As he says goodnight to the zoo animals, the gorilla frees each one. The final words of the book mirror the first, “Good night, gorilla,” this time with the gorilla tucked up in bed. The story ends on the second set of endpapers, the gorilla and the mouse are cartwheeling away; the gorilla finally has the banana.

The only text throughout the book is an iteration of “good night.” The illustrations throughout this book do the storytelling. They are in bright colors and are well illuminated, despite the story taking place after dark. The book is oriented in a landscape formation which is perfect to accommodate the train of animals following the zookeeper. The illustrations are all wrapped in a white border which gives the impression of watching a – mostly – silent picture.

Keen observers will notice each key the gorilla uses is color-coded to the animal’s cage. (Fun fact: gorillas are actually color blind, which makes this fellow very special). Also, the pink balloon slowly floats away. It is in almost every illustration, slowly getting closer and closer to the moon. On the final page, it can be spotted through the window next to the nightstand with a family picture of the zookeeper and his wife… and the gorilla.

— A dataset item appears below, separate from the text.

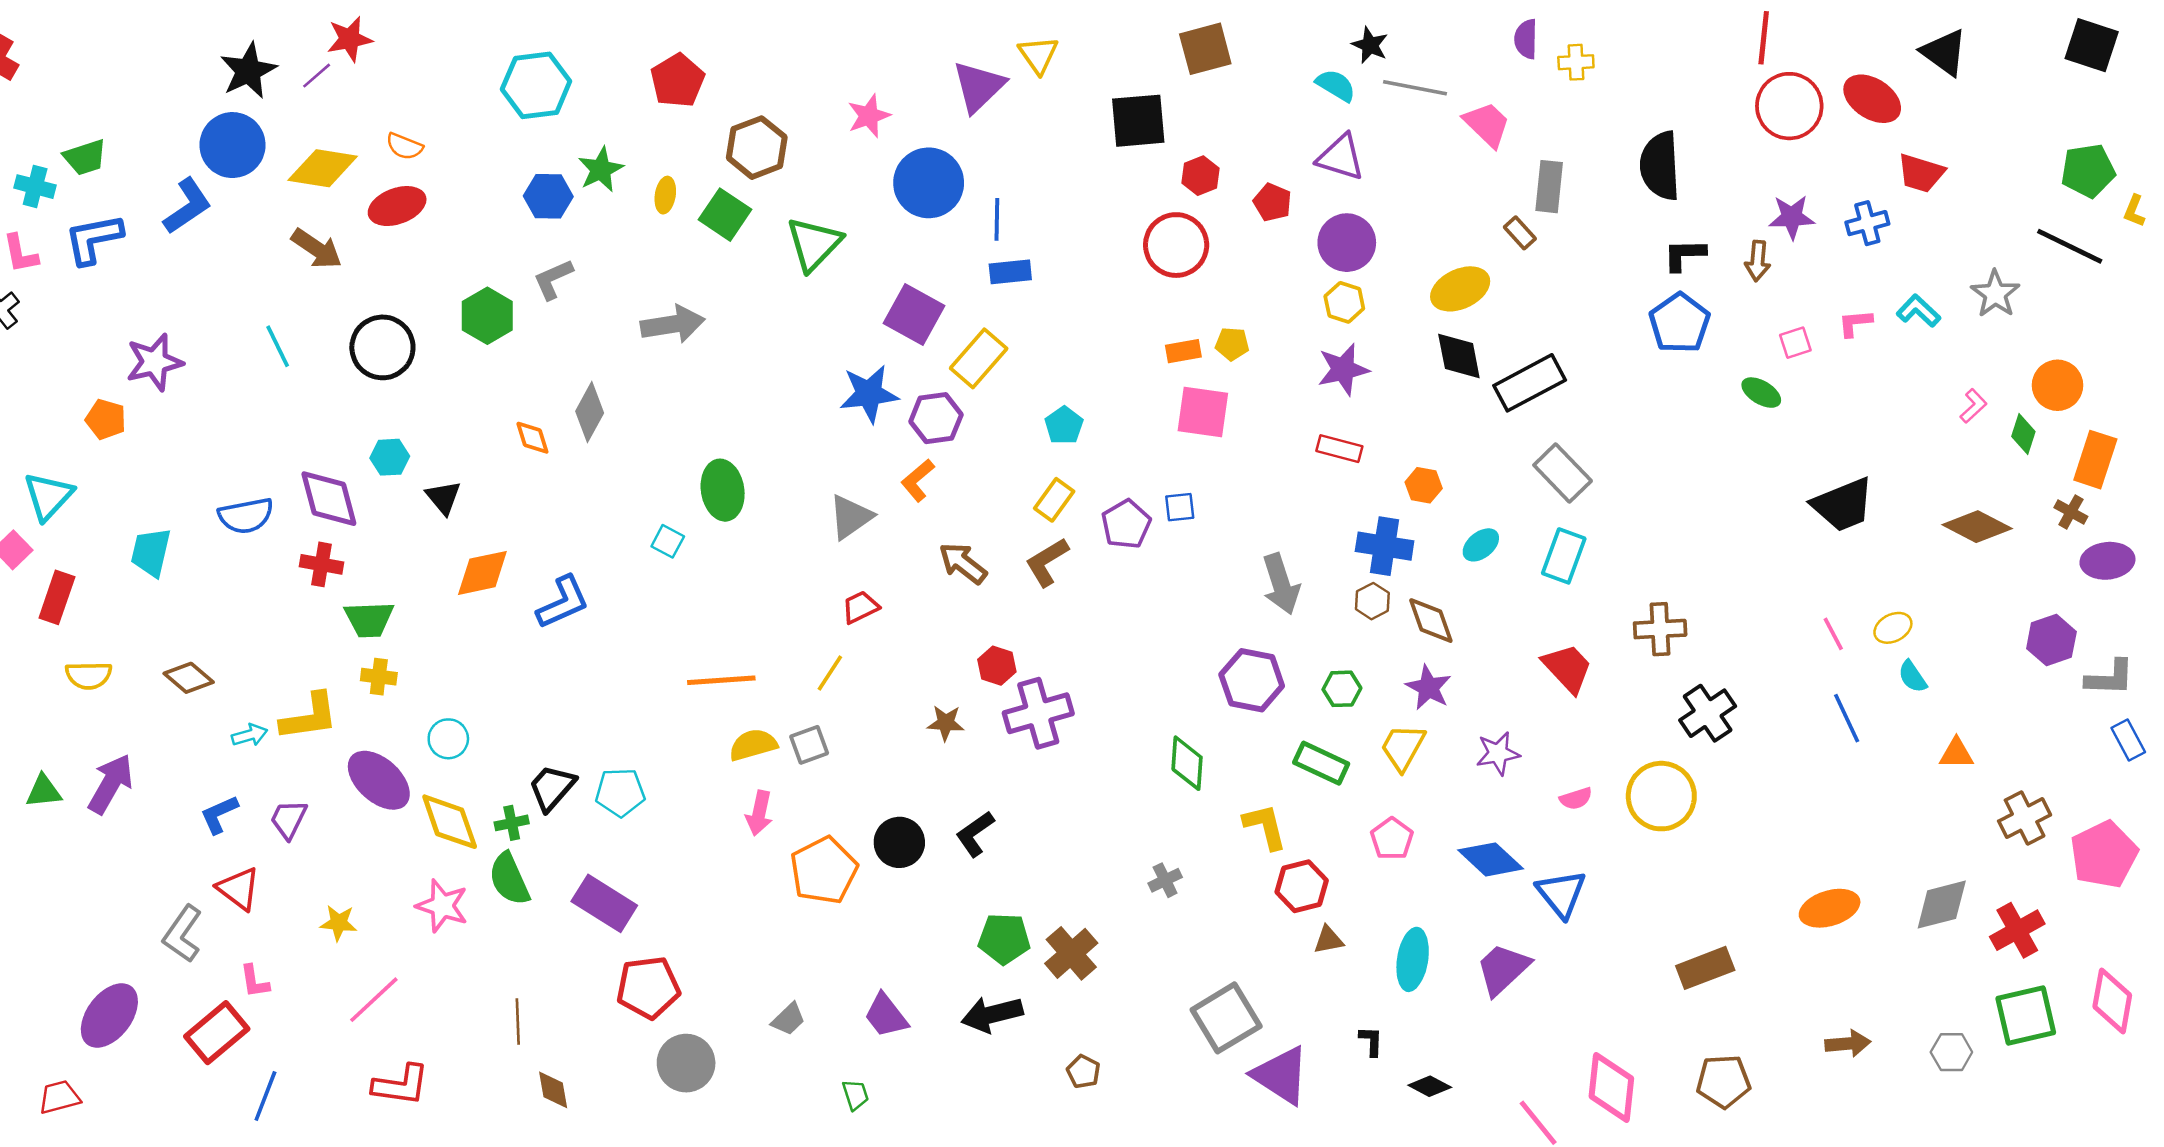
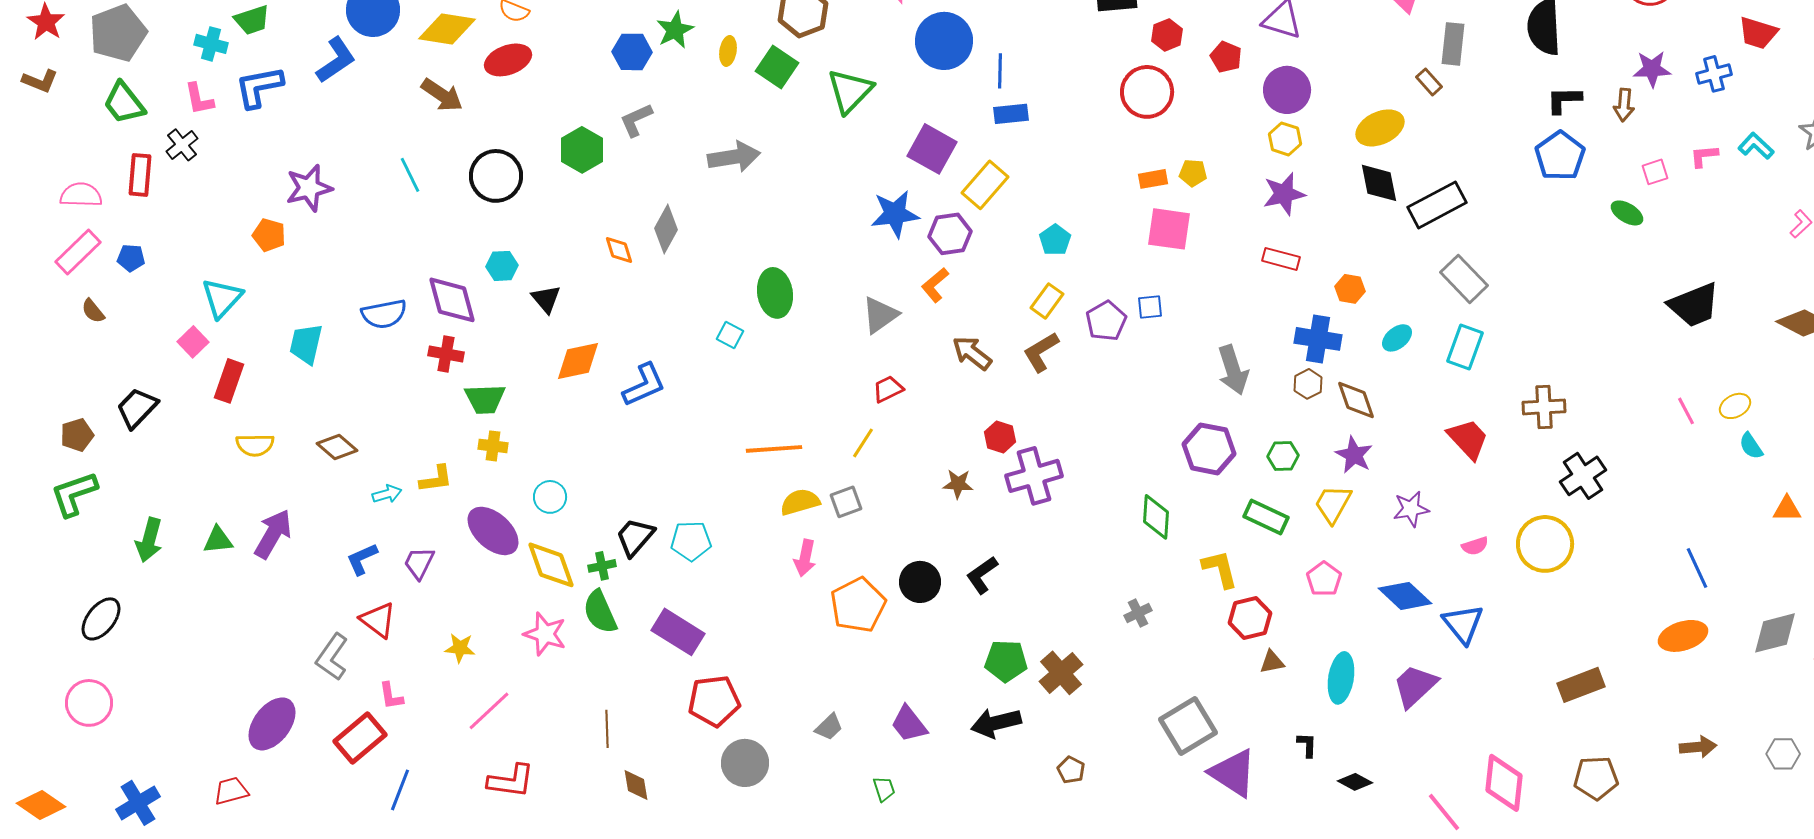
yellow L-shape: (309, 717) -> (436, 479), size x0.7
blue line: (1847, 718) -> (1697, 568), moved

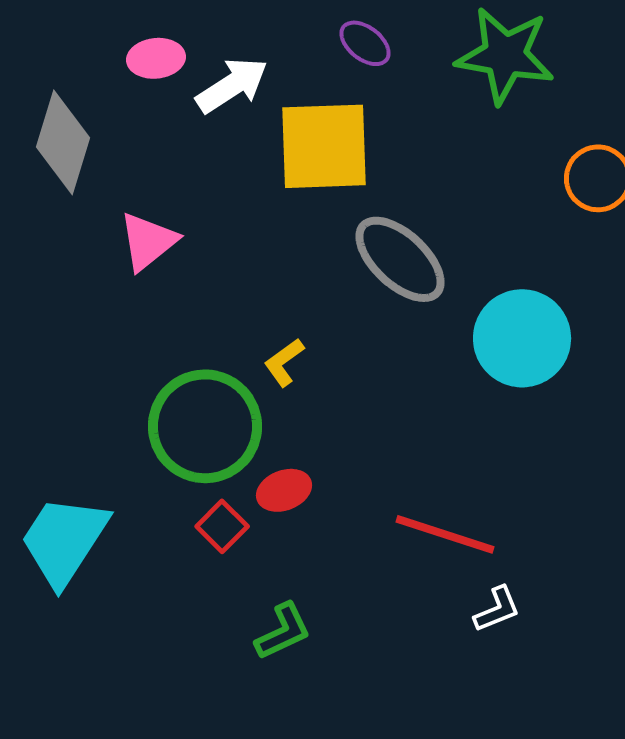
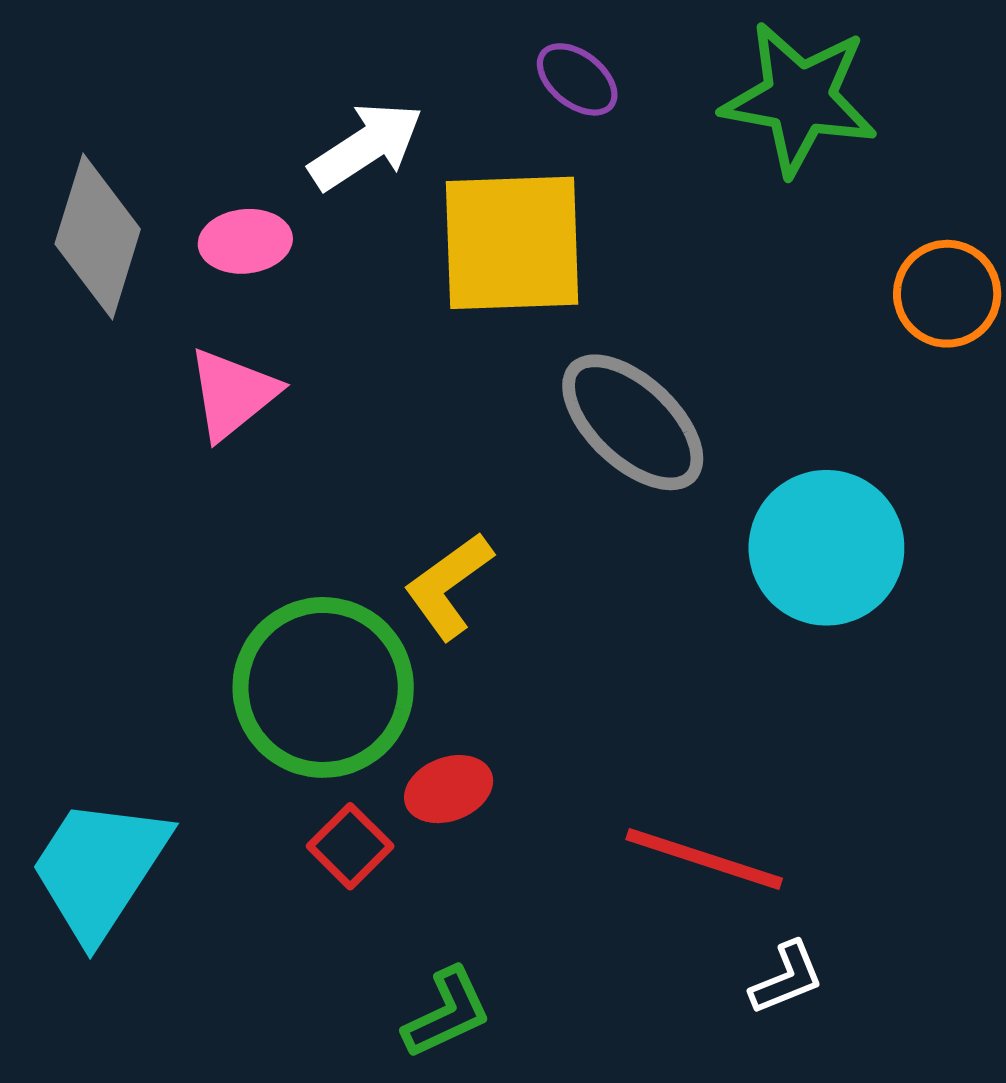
pink ellipse: (156, 58) -> (245, 241), moved
yellow L-shape: (284, 362) -> (449, 586), size x1.4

This picture book was published in 1994 and features the opinions of zoos at the time and therefore does not depict what zoos are like today. Fewer cages and more wide-open spaces. However, this can be a good conversation starter about conservation and the way we should treat animals. Overall, this is a delightful book with wonderful illustrations that has been enjoyed for many years and will be for many more. I remember reading Good Night, Gorilla over and over again as a child and I hope that anyone who reads it now finds the same joy in it that I did for years.